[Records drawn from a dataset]
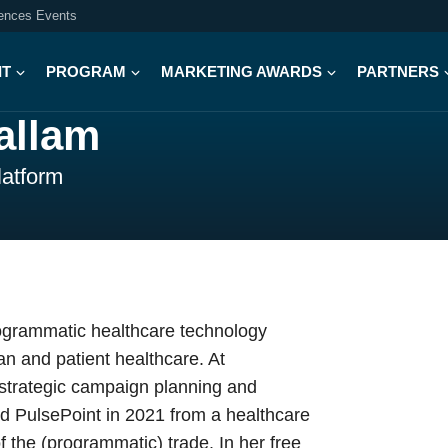
iences Events
IT
PROGRAM
MARKETING AWARDS
PARTNERS
allam
latform
rogrammatic healthcare technology
an and patient healthcare. At
f strategic campaign planning and
ed PulsePoint in 2021 from a healthcare
f the (programmatic) trade. In her free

» TASK DESCRIPTION: Each line from the one containing "rogrammatic healthcare technology" to the final line above should be written out exactly; please omit the others.

» WRITTEN SOLUTION:
rogrammatic healthcare technology
an and patient healthcare. At
f strategic campaign planning and
ed PulsePoint in 2021 from a healthcare
f the (programmatic) trade. In her free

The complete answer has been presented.